Al sur de las montañas de los rarámuri, viven otras tribus más pacíficas, relacionadas con ellos por similares lenguajes y costumbres. A lo largo de la costa del mar del oeste, habitan tribus de pescadores que casi nunca se aventuran tierra adentro. Todas esas tribus, si no se les podía llamar lo que se dice civilizadas, por lo menos eran limpias de cuerpo y aseadas en sus vestiduras. Los únicos vecinos de los rarámuri que eran desaliñados y sucios eran los chichimeca, las tribus que habitan los desiertos del este.
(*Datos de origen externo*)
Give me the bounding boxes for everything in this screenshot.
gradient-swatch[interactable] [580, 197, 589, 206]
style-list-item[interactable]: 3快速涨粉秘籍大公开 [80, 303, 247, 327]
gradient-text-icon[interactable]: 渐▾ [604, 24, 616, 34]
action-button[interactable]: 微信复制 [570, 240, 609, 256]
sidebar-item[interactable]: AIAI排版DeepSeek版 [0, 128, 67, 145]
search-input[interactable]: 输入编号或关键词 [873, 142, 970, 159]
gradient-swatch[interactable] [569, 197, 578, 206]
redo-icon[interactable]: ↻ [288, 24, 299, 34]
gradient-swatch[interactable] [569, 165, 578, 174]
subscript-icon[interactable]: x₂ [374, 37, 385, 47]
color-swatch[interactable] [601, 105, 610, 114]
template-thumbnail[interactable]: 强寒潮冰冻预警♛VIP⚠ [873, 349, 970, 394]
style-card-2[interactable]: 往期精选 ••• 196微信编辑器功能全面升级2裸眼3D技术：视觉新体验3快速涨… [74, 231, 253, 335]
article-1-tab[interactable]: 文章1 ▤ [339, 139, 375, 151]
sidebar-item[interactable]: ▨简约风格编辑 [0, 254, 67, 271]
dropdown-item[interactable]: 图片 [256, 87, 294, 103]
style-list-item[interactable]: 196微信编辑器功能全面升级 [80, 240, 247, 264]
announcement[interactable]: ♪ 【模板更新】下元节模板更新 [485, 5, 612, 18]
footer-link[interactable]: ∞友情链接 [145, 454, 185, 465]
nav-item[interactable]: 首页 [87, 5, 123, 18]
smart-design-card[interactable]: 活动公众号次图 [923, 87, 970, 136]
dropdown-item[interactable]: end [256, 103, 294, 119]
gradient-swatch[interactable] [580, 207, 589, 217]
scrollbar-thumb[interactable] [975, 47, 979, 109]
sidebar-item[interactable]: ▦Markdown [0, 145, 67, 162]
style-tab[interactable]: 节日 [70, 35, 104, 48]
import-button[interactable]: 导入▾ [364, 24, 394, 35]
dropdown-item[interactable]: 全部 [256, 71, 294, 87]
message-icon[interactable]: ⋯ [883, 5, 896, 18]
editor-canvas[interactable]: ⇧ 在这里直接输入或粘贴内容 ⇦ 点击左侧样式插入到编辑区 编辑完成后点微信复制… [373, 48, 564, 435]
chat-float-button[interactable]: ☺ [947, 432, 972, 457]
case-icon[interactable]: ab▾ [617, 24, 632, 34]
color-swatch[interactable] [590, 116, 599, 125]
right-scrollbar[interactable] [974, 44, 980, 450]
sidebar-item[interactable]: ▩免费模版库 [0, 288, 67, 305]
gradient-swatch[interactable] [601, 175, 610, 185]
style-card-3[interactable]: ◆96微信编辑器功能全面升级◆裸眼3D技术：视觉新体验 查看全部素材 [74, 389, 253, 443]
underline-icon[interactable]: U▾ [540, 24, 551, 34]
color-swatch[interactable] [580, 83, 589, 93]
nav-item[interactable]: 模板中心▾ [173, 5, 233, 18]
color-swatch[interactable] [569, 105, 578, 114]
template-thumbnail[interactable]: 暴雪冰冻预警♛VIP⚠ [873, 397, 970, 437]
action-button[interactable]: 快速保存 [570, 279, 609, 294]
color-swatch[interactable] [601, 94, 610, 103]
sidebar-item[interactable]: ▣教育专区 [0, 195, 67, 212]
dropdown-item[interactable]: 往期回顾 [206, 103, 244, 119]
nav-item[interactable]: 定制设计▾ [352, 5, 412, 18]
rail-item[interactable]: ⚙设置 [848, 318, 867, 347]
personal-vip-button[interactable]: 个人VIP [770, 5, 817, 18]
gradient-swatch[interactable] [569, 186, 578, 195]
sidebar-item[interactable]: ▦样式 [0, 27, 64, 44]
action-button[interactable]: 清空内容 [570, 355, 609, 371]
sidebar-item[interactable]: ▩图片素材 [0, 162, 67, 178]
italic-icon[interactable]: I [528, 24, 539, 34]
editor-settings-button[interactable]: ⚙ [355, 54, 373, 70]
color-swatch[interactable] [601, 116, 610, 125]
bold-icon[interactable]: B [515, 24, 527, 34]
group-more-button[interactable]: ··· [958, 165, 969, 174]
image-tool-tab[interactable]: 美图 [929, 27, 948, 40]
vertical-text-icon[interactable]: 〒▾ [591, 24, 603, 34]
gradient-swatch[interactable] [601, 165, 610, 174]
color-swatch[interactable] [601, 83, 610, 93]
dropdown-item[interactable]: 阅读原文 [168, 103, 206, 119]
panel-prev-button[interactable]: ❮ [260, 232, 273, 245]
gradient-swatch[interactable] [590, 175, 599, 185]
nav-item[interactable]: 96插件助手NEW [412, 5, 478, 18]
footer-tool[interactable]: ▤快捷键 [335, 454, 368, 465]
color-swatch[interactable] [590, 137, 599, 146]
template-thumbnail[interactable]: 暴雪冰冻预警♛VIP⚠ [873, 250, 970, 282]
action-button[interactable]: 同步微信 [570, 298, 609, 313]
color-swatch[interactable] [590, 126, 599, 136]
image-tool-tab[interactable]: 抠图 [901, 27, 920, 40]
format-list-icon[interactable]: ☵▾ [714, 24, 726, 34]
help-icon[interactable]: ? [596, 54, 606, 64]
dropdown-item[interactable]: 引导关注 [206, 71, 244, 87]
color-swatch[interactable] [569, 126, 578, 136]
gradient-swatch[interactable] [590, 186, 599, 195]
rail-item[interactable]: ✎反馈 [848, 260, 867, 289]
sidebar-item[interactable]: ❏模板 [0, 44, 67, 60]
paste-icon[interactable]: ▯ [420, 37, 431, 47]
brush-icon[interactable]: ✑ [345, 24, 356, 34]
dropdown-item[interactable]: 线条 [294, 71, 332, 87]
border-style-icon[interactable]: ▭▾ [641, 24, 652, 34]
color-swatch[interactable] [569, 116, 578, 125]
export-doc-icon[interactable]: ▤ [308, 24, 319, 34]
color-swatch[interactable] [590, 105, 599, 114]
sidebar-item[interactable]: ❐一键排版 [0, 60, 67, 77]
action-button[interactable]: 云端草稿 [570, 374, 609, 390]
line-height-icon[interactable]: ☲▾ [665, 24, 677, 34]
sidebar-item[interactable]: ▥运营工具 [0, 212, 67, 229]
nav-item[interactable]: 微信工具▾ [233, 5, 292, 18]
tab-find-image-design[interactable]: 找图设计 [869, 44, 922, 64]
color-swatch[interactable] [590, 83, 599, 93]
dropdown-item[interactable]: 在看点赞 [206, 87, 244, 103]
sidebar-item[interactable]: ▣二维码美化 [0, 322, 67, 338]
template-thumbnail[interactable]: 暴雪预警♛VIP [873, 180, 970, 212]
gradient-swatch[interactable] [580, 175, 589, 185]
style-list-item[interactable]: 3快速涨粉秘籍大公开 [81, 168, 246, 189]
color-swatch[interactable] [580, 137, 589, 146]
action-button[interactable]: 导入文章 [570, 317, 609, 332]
Estaba tan quemado por el sol como cualquier chichimécatl, que residía en el desierto y casi tan desnudo. A los ojos de ese rarámuri, solamente podía haber pertenecido a esa despreciable raza, aunque quizás un raro espécimen por haberme tomado la molestia de escalar las alturas de la montaña. Creo que en nuestro primer encuentro, por lo menos Tesdisora se dio cuenta de que yo no apestaba. Gracias a la gran abundancia de agua en esas montañas, me había podido bañar diariamente, y como los rarámuri, lo continué haciendo. Pero a pesar de mi evidente gentileza, a pesar de mi insistencia acerca de que era un mexícatl, a pesar de mi reiterada glorificación hacia esa nación tan lejana, nunca persuadí ni siquiera a una sola persona entre los rarámuri de que no era un «chichimecame» del desierto, fugitivo. Bueno, no importa. Si ellos me creyeron o no, si ellos sólo pensaron que yo estaba pretendiendo ser de otra nación, de todas maneras los rarámuri me dieron la bienvenida hospitalariamente. Me quedé por un tiempo entre ellos, no por otra cosa, sino porque tenía curiosidad y me intrigaba su género de vida y disfrutaba compartiéndola con ellos. Me quedé lo suficiente como para aprender bastante de su lenguaje, como para sostener una conversación por lo menos con la ayuda de muchos gestos, por mi parte y por la de ellos. Por supuesto que durante mi primer encuentro con Tes-disora
toda
nuestra comunicación fue a base de gestos. Después de habernos dicho nuestros nombres, usó sus manos sobre su cabeza para indicar un refugio —supuse que con ello, quería significar una aldea— y dijo: «Guagüeybo», y apuntó hacia el sur. Luego él indicó a Tonatíu en el cielo, llamándolo «Tatevarí», o Abuelo Fuego, e hizo que comprendiera que llegaríamos a la aldea de Guagüey-bo en una jornada que duraría tres soles. Yo hice gestos con mis manos y mi rostro de agradecimiento ante su invitación, y fuimos en esa dirección. Para mi sorpresa Tes-disora empezó a trotar a largos pasos, pero cuando vio que yo estaba cansado, sin aliento y no podía seguir corriendo, él trotó hacia atrás y desde entonces caminó a mi paso. Por lo visto acostumbraba a cruzar montañas y cañones trotando de aquella manera, y aunque yo tenía piernas largas nos tomó cinco días caminando a mi paso, en lugar de tres, llegar a Guagüey-bo.